Im Landkreis Starnberg wurden die ersten Zahlen zum Volksbegehren für die Wahlfreiheit zwischen G8 und G9 zusammengetragen. Nur wenige Prozent der Wahlberechtigten haben unterschrieben.

Im Landkreis Starnberg (Oberbayern) liegen nun die vorläufigen Ergebnisse des Volksbegehrens vor. Dabei ging es um die Frage, ob Eltern und Schüler selbst entscheiden dürfen, ob sie das Gymnasium in acht oder neun Jahren besuchen wollen.

Insgesamt haben im gesamten Landkreis 5.180 Menschen unterschrieben.
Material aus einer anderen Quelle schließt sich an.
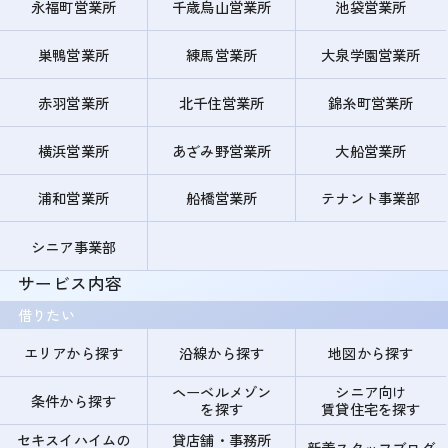
永福町営業所
千歳烏山営業所
池袋営業所
巣鴨営業所
練馬営業所
大泉学園営業所
赤羽営業所
北千住営業所
錦糸町営業所
横浜営業所
あざみ野営業所
大船営業所
浦和営業所
船橋営業所
テナント事業部
シニア事業部
サービス内容
借りたい
エリアから探す
沿線から探す
地図から探す
ヘーベルメゾン
シニア向け
条件から探す
を探す
賃貸住宅を探す
セキスイハイムの
貸店舗・事務所
新着スタッフブログ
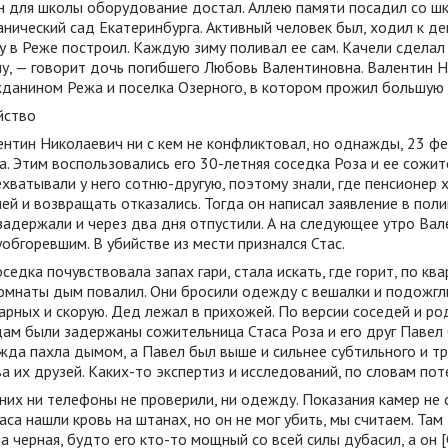
н для школы оборудование достал. Аллею памяти посадил со шко
нический сад Екатеринбурга. Активный человек был, ходил к д
у в Реже построил. Каждую зиму поливал ее сам. Качели сделал
чу, — говорит дочь погибшего Любовь Валентиновна. Валентин 
жданином Режа и поселка Озерного, в котором прожил большую 
йство
нтин Николаевич ни с кем не конфликтовал, но однажды, 23 фев
. Этим воспользовались его 30-летняя соседка Роза и ее сожит
хватывали у него сотню-другую, поэтому знали, где пенсионер х
ей и возвращать отказались. Тогда он написал заявление в пол
 задержали и через два дня отпустили. А на следующее утро Ва
обгоревшим. В убийстве из мести признался Стас.
седка почувствовала запах гари, стала искать, где горит, по кв
омнаты дым повалил. Они бросили одежду с вешалки и подожгли 
арных и скорую. Дед лежал в прихожей. По версии соседей и ро
ам были задержаны сожительница Стаса Роза и его друг Павел 
да пахла дымом, а Павел был выше и сильнее субтильного и тр
а их друзей. Каких-то экспертиз и исследований, по словам по
них ни телефоны не проверили, ни одежду. Показания камер не с
аса нашли кровь на штанах, но он не мог убить, мы считаем. Та
а черная, будто его кто-то мощный со всей силы дубасил, а он 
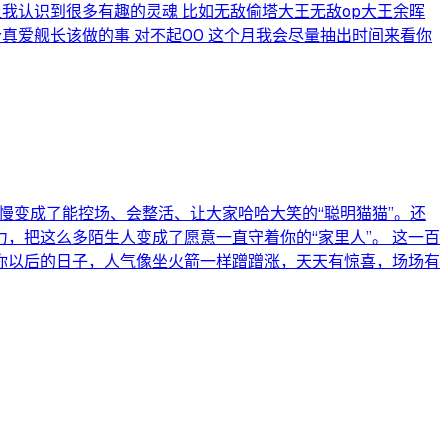
让我认识到很多有趣的灵魂 比如无敌偷塔大王无敌op大王余晖
个真爱舰长该做的事 对不起00 这个月我会尽量抽出时间来看你
慢变成了能控场、会整活、让大家哈哈大笑的“聪明猫猫”。还
，把这么多陌生人变成了愿意一直守着你的“家里人”。 这一百
你以后的日子，人气像坐火箭一样蹭蹭涨，天天有惊喜，场场有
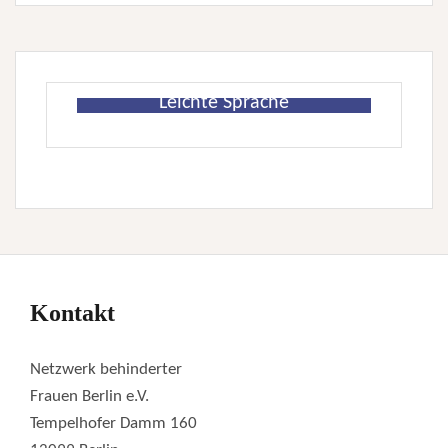
Leichte Sprache
Kontakt
Netzwerk behinderter
Frauen Berlin e.V.
Tempelhofer Damm 160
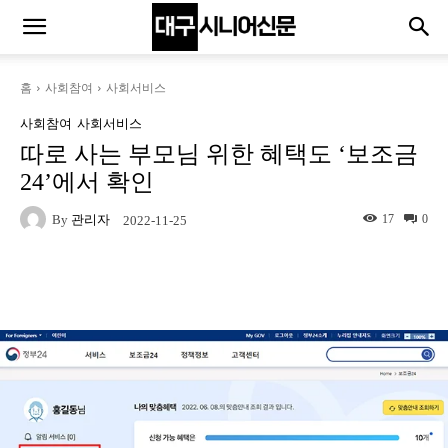
홈
사회참여
사회서비스
사회참여
사회서비스
따로 사는 부모님 위한 혜택도 ‘보조금
24’에서 확인
By
관리자
17
0
2022-11-25
Naver
Facebook
Twitter
L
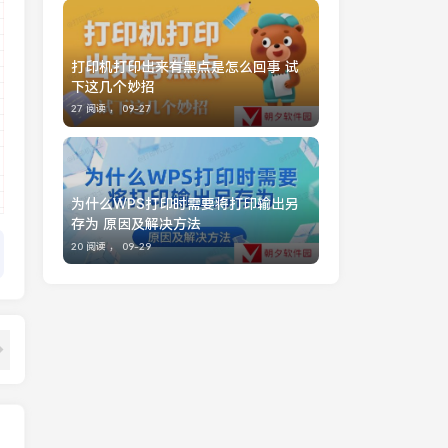
打印机打印出来有黑点是怎么回事 试
下这几个妙招
27 阅读 ，
09-27
为什么WPS打印时需要将打印输出另
存为 原因及解决方法
20 阅读 ，
09-29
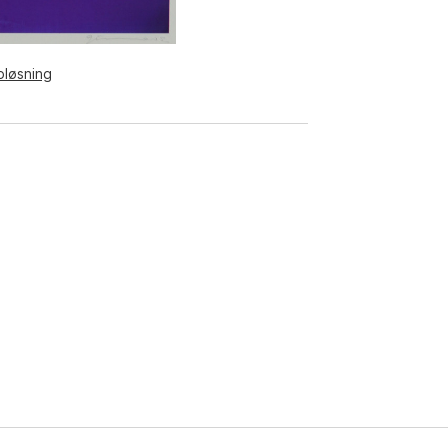
pløsning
Das klingt erst einmal nach viel, aber im Vergleich zu den 95.652 Stimmberechtigten sind das nur 5,42 Prozent. Die Zahlen basieren auf Schnellmeldungen der einzelnen Gemeinden vom 17. Juli 2014.

Die Beteiligung war je nach Ort sehr unterschiedlich. Am höchsten war das Interesse in Wörthsee, wo 8,48 Prozent der Leute unterschrieben haben. Auch in Krailling (8,21 Prozent) und Weßling (7,76 Prozent) waren es vergleichsweise viele. Am niedrigsten war die Beteiligung in Starnberg selbst, dort unterschrieben nur 2,93 Prozent der Wahlberechtigten. In Tutzing waren es 3,59 Prozent und in Berg 4,17 Prozent.

In den größeren Gemeinden wie Gauting und Gilching gab es zwar die meisten Unterschriften in absoluten Zahlen – in Gauting waren es 870 und in Gilching 688 –, aber prozentual gesehen liegen sie mit etwa 6 Prozent im Mittelfeld.

Ob diese vorläufigen Zahlen ausreichen, um das Ziel des Volksbegehrens zu erreichen, muss nun im weiteren Verfahren geprüft werden. Weitere Details zu den Ergebnissen sind in der offiziellen Presseinformation des Landratsamtes enthalten.